Cette réforme va aussi permettre de mettre enfin un terme aux pratiques fiscales de pays comme le Luxembourg avec ses sociétés « boîtes aux lettres » dont la seule fonction est de capter des profits et permettre d’exonérer la société-mère d’impôts ou comme l’Irlande avec les stratégies de localisation des profits dans le pays qui les taxe faiblement grâce à des prix de transfert artificiels entre filiales.

Il va falloir enfin abandonner cette idéologie de la concurrence libre et non faussée qui a pénalisé les services publics, comme on le voit aujourd’hui dans l’énergie et rendre aux Etats leur pouvoir d’intervention au travers des commandes publiques et du soutien à la relocalisation des activités industrielles et à la constitution de chaînes d’approvisionnement les plus courtes possibles. Les chiffres montrent que l’ouverture à la concurrence n’a provoqué ni une amélioration significative des services concernés ni une réduction des prix offerts aux consommateurs. Quant aux commandes publiques, elles ont autant profité aux concurrents américains ou chinois qu’aux entreprises européennes. Ces outils de politique industrielle ont été déterminants dans le passé. Leur abandon n’est pas sans relation avec l’affaiblissement de l’activité productive en France.

Enfin, il est urgent de réformer la politique européenne de l’énergie. La crise actuelle a montré l’absurdité du lien fait entre les prix de l’électricité et du gaz. L’hostilité passée à l’égard du nucléaire a été atténuée par l’inscription de ce mode de production dans la nouvelle « taxonomie ». Il faut aller plus loin et réduire progressivement les obligations qui imposent en France de revendre l’électricité produite dans les centrales nucléaires à un prix inférieur à celui du marché à des distributeurs qui en tirent de substantiels profits. Il n’y a pas de « rente nucléaire ». Les coûts de production largement compétitifs sont le résultat d’une réussite économique et industrielle exceptionnelle qui a permis pendant près de quarante ans aux entreprises françaises et aux ménages d’avoir une électricité très compétitive. Priver EDF des bénéfices de ce succès qui lui permettraient de maintenir et de renouveler son appareil de production est un non sens. Là aussi, l’Europe doit aller plus loin et reconnaître, au moment où l’on se fixe des objectifs ambitieux de réduction de l’utilisation des énergies fossiles, le rôle essentiel de la production nucléaire. Il faut enfin, dans le contexte actuel d’extrême volatilité des marchés, que Bruxelles entérine le droit des Etats d’offrir aux fournisseurs d’énergie les garanties financières indispensables pour les protéger contre de possibles faillites dues aux fluctuations brutales sur les marchés dérivés.
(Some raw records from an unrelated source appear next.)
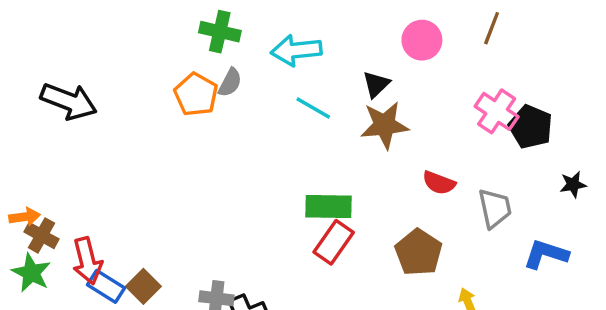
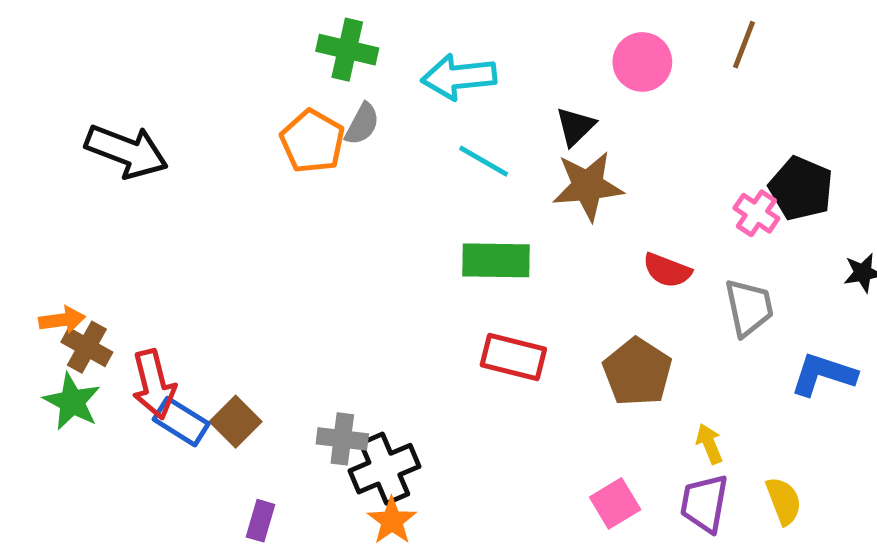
pink cross: (497, 111) -> (756, 213), moved, size x0.7
green rectangle: (329, 207) -> (496, 260), moved
red rectangle: (334, 242) -> (513, 357), turned 69

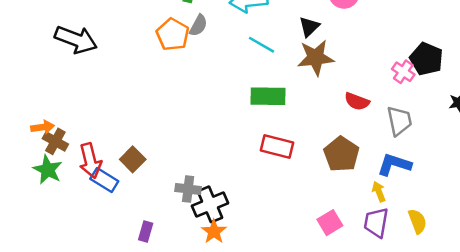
blue L-shape: (823, 374) -> (394, 165), moved
brown square: (236, 422) -> (133, 159), moved

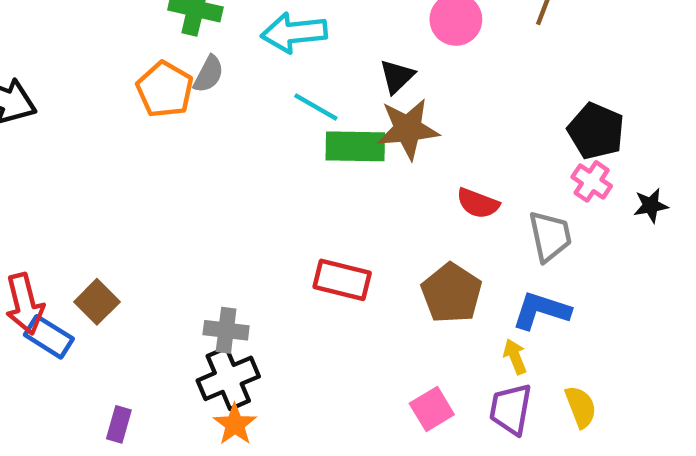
pink cross: (403, 72) -> (592, 181), moved
green rectangle: (268, 96) -> (355, 146), moved
gray cross: (188, 189) -> (226, 330), moved

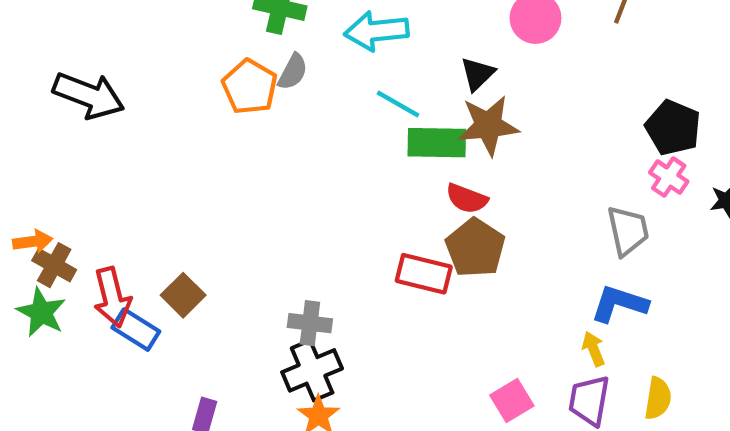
red semicircle: (478, 203) -> (467, 199), moved
brown pentagon: (452, 293) -> (475, 248), moved
yellow semicircle: (581, 407) -> (658, 398), turned 30

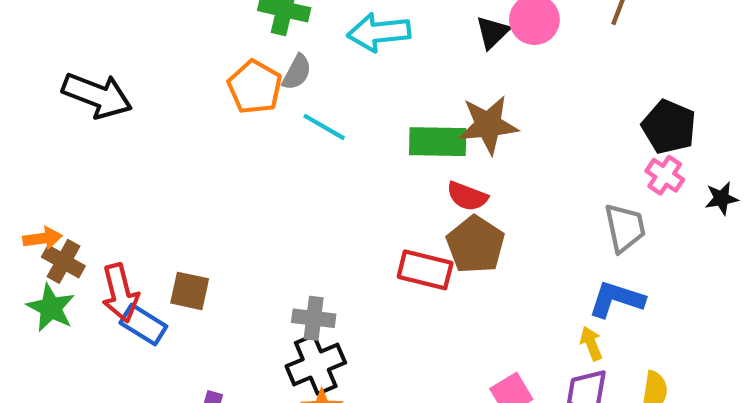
black triangle: (477, 74) -> (492, 32), moved
cyan line: (398, 104) -> (324, 127), moved
brown square: (183, 295) -> (190, 291), turned -33

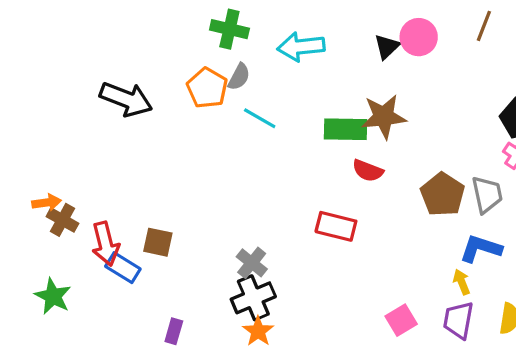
black arrow: (97, 95) -> (126, 99), moved
brown pentagon: (476, 245) -> (443, 194), moved
green star: (51, 308) -> (53, 296), moved
gray cross: (314, 318) -> (252, 263), turned 32

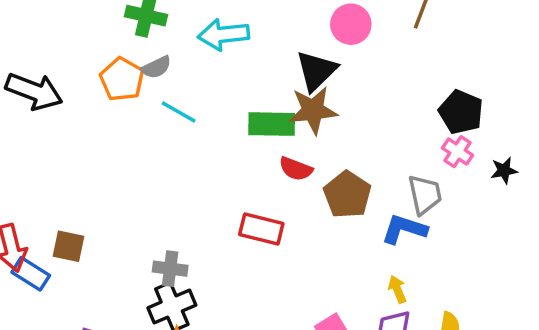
black triangle: (387, 47) -> (316, 71), moved, size x1.5
gray semicircle: (239, 77) -> (156, 67), turned 36
brown pentagon: (443, 194) -> (347, 195), moved
blue L-shape: (481, 249) -> (404, 229), moved
gray cross: (252, 263) -> (170, 269), turned -32

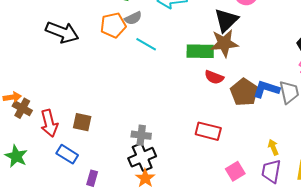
orange pentagon: (122, 79) -> (113, 25), turned 30
red rectangle: (261, 229) -> (208, 131), moved
blue L-shape: (404, 229) -> (266, 89), moved
blue rectangle: (31, 274) -> (67, 154), moved

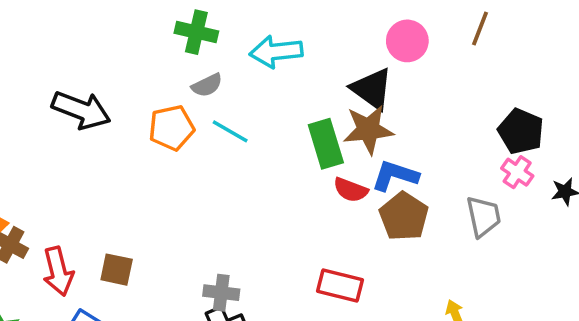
black triangle: (226, 20) -> (372, 89), turned -40
orange pentagon: (113, 25) -> (172, 128), moved
green rectangle: (200, 51) -> (326, 144), turned 72
blue L-shape: (266, 89) -> (395, 176), moved

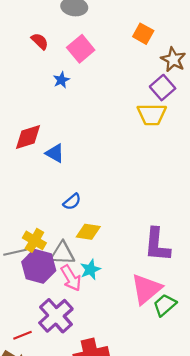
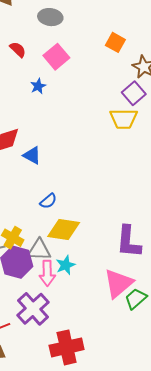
yellow diamond: (88, 232) -> (64, 230), size x1.4
pink arrow: (71, 278) -> (47, 273), turned 30

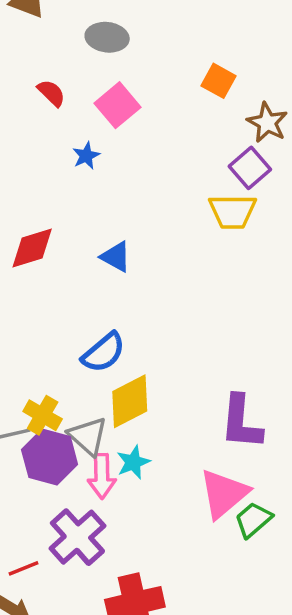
blue triangle: (32, 155) -> (116, 257), moved
blue semicircle: (48, 201) -> (104, 352), size x1.5
yellow diamond: (64, 230) -> (130, 401), turned -36
gray triangle: (39, 250) -> (88, 436), turned 40

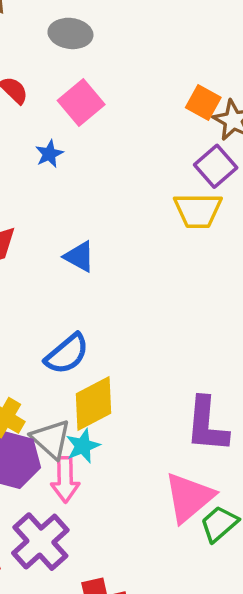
orange square: (219, 81) -> (203, 103), moved
cyan star: (133, 462) -> (83, 446), moved

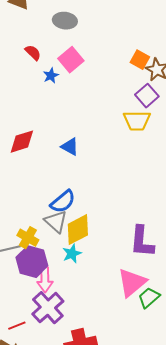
blue star: (49, 154) -> (51, 76), moved
gray triangle: (51, 439) -> (56, 222), moved
pink arrow: (65, 480) -> (45, 280), moved

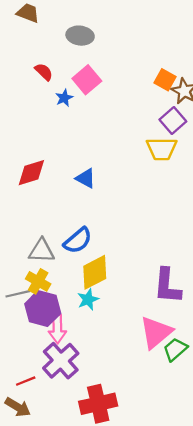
gray triangle: (56, 222) -> (42, 251), moved, turned -40

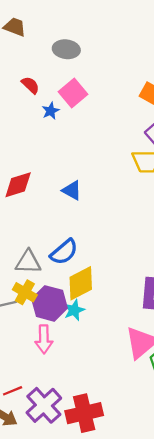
purple hexagon: (43, 309) -> (49, 303), moved
purple cross: (61, 361) -> (44, 405), moved

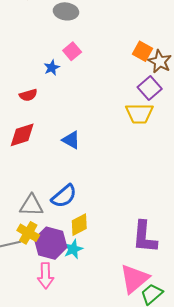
red semicircle: (30, 85) -> (28, 95), moved, turned 120
pink square: (73, 93) -> (72, 51), size x0.7
yellow diamond: (81, 283) -> (79, 225), size x0.7

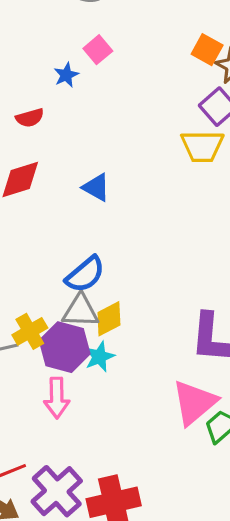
gray triangle: (31, 205) -> (80, 311), moved
yellow cross: (28, 233) -> (30, 331), turned 30

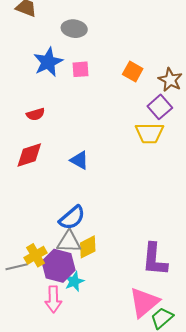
pink square: (98, 50) -> (80, 69), turned 36
orange square: (207, 50) -> (133, 71), moved
blue star: (66, 75) -> (48, 62), moved, size x1.8
cyan star: (99, 357) -> (74, 281), moved

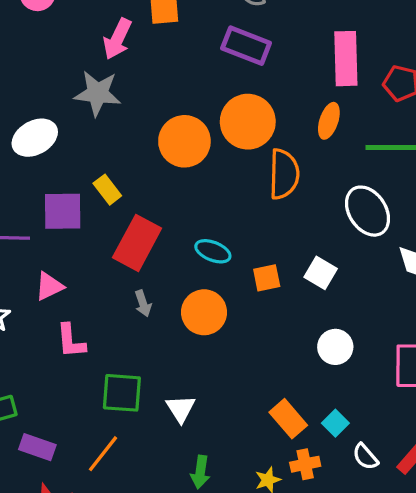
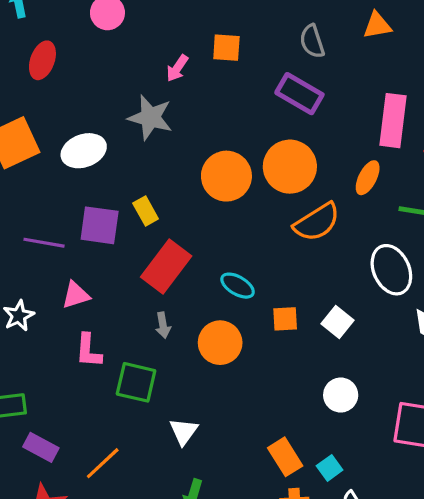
pink arrow: (117, 39) -> (177, 68), size x0.7
orange semicircle: (284, 174) -> (317, 222), turned 48
green square: (122, 393) -> (136, 382), moved

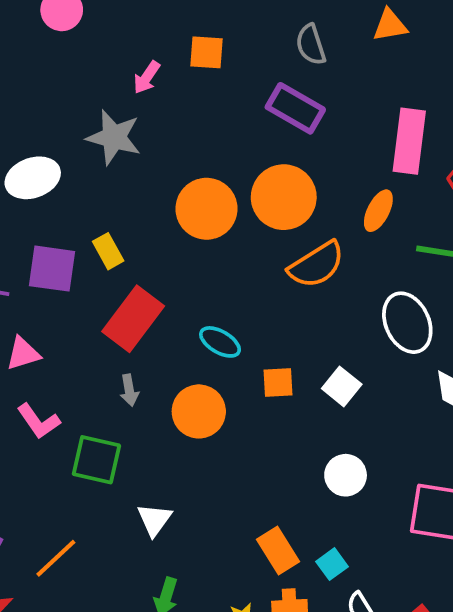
pink L-shape: (88, 351) -> (38, 421), turned -39

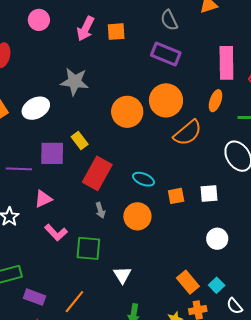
pink arrow: (147, 77) -> (86, 29), moved, size x1.4
white square: (342, 386) -> (209, 193), turned -36

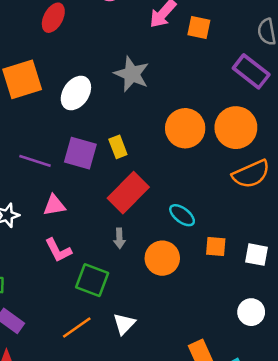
white ellipse: (36, 108) -> (76, 93), turned -44
orange line: (74, 302) -> (77, 327), moved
Actualiser les règles de fonctionnement de la zone euro, réformer la gouvernance de l’Union afin qu’elle soit en mesure de jouer son rôle dans le nouveau monde d’aujourd’hui, et redonner aux Etats les moyens d’intervention qui permettront de renforcer leurs appareils industriels et la sécurité de leurs approvisionnements en biens essentiels, tel est l’agenda prioritaire aujourd’hui. Plus vite il sera mis en œuvre, plus forte l’Union Européenne sortira de la crise actuelle.